What does Trump tweet about?

What does Trump tweet about? An analysis of over 11,000 tweets.

natural language processing text analysis topic modeling doing it by hand reading lots of documents


The New York Times wanted to analyze the contents of over 11,000 of Trump's tweets, so they took an unexpected approach: they read them. From the how they did it page:

KAREN YOURISH After Mr. Trump tweeted attacks on “the Squad,” the four Democratic congresswomen of color, our executive editor, Dean Baquet, felt like it would be worth doing a deep dive into what Mr. Trump has been tweeting. We wanted to know how many of those tweets are attacks on specific people, or minorities, or other groups, and shed light on something that is unique to this president.

My colleague Larry Buchanan and I decided, in the beginning, that it made sense to read through all of the tweets. Doing a data analysis without actually reading the content of the tweets wasn’t going to give us the kind of detail that we needed.

There's nothing more exciting to me than analyzing of a large number actual journalist eyes and brains. Text was meant for humans to read, so humans are going to be the best at it!

Discussion topics

It took them over a month for two people to read all the tweets. If an algorithm could read all the tweets after a day of tagging and a day of programming/tweaking, why would you take this (much!) longer option instead?

"for each tweet I went through and determined if it was an attack, if it was praise, if it was both." A close technical alternative to this would be a sentiment analysis tool. What are the downsides to using sentiment analysis in this way? How about writing your own classifier to look at praise compared to attacks?

"I also had a separate category where I wrote down who he was attacking or what he was attacking." You could also try this with spaCy's entity recognition. What might be different if you used the technical solution instead?

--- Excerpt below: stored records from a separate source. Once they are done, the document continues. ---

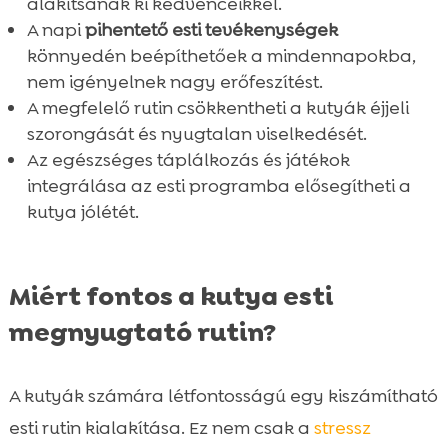
alakítsanak ki kedvenceikkel.
Nyugodt alvás: Tippek és trükkök

A napi
pihentető esti tevékenységek
Riasztási helyzetek kezelése éjszaka

könnyedén beépíthetőek a mindennapokba,
Érzelmi kapcsolatok erősítése

nem igényelnek nagy erőfeszítést.
Ismert problémák és megoldásuk
A megfelelő rutin csökkentheti a kutyák éjjeli

szorongását és nyugtalan viselkedését.
Összefoglaló

Az egészséges táplálkozás és játékok
FAQ

integrálása az esti programba elősegítheti a
kutya jólétét.
Miért fontos a kutya esti
megnyugtató rutin?
A kutyák számára létfontosságú egy kiszámítható
esti rutin kialakítása. Ez nem csak a
stressz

"We also analyzed the accounts that he retweeted and separated them into verified accounts and unverified accounts." You could try to do this with a scraper or using the Twitter API. What might be different when collecting this information automatically as opposed to doing it manually?

Was the point of segmenting into verified/unverified to say "Trump retweets XXX% unverified accounts?"

"The graphics editors Karen Yourish and Larry Buchanan read every tweet — more than 11,000 of them — twice." What benefits does reading the tweets and categorizing the have as compared to using a classification algorithm? Does it enable you to use different language in your article about your results?

How many different stories did The New York Times publish as a result of this dataset? What are they able to do in the future?